WHAT YOU NEED TO DO
Copy every line that holds the string "Cháy" from the data below.
══════════
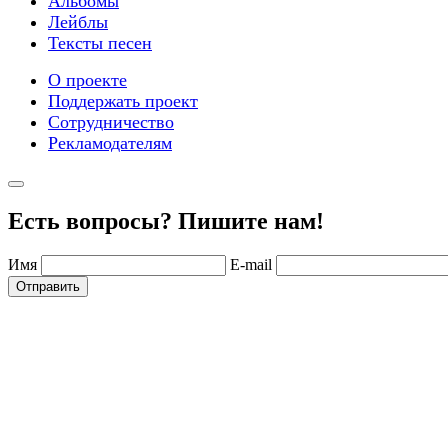
Альбомы
Лейблы
Тексты песен
О проекте
Поддержать проект
Сотрудничество
Рекламодателям
Есть вопросы? Пишите нам!
Имя
E-mail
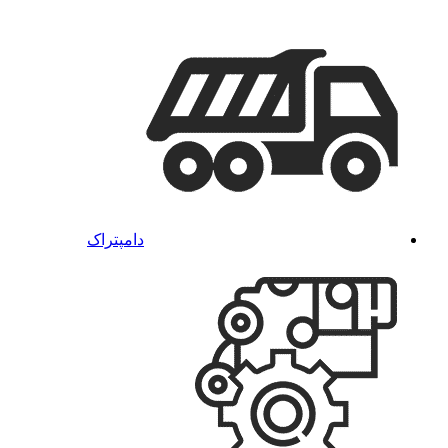
دامپتراک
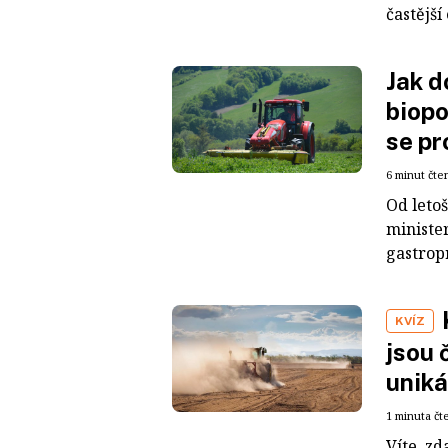
častější
Jak d
biopo
se pr
6 minut čte
Od leto
ministe
gastrop
KVÍZ
jsou 
uniká
1 minuta čt
Víte, z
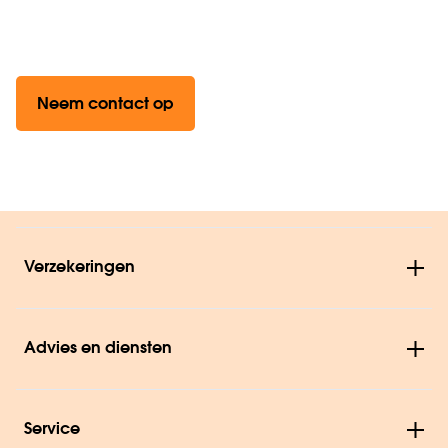
Neem contact op
Verzekeringen
Advies en diensten
Service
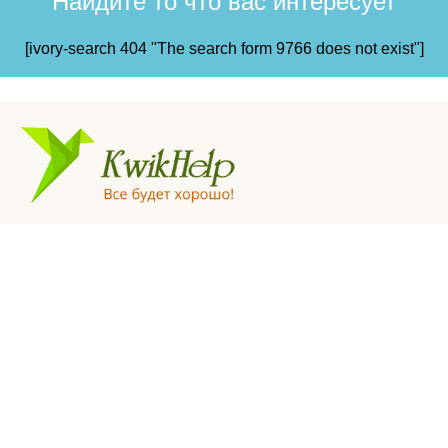
Найдите то что вас интересует
[ivory-search 404 "The search form 9766 does not exist"]
© «KwikHelp», 2015-2025
Профессиональная психологическая помощь
Все права защищены
Правила сайта пользования сайтом
Главная
Отзывы
Статьи
Видеогалерея
Вопросы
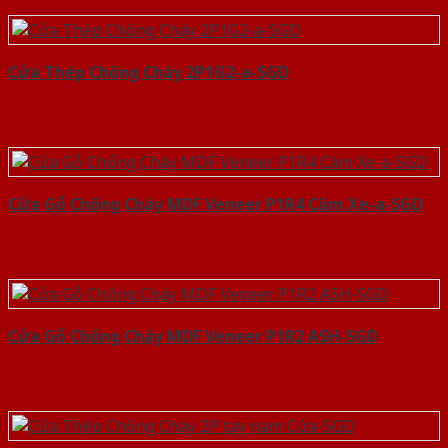
Cửa Thép Chống Cháy 2P1G2-a-SGD
Cửa Gỗ Chống Cháy MDF Veneer P1R4 Căm Xe-a-SGD
Cửa Gỗ Chống Cháy MDF Veneer P1R2 ASH-SGD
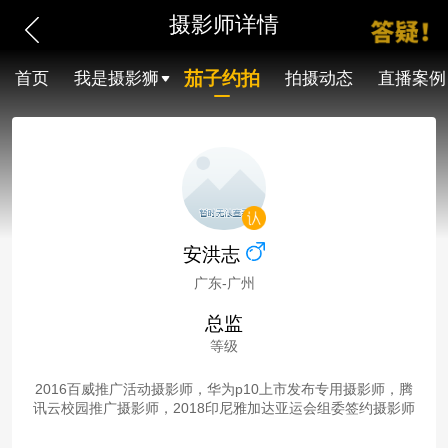
摄影师详情
茄子约拍
首页
我是摄影狮
拍摄动态
直播案例
安洪志
广东-广州
总监
等级
2016百威推广活动摄影师，华为p10上市发布专用摄影师，腾
讯云校园推广摄影师，2018印尼雅加达亚运会组委签约摄影师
══════════
COMPLETED TASK
Cửa Thép Chống Cháy 2P1G2-a-SGD
Cửa Gỗ Chống Cháy MDF Veneer P1R4 Căm Xe-a-SGD
Cửa Gỗ Chống Cháy MDF Veneer P1R2 ASH-SGD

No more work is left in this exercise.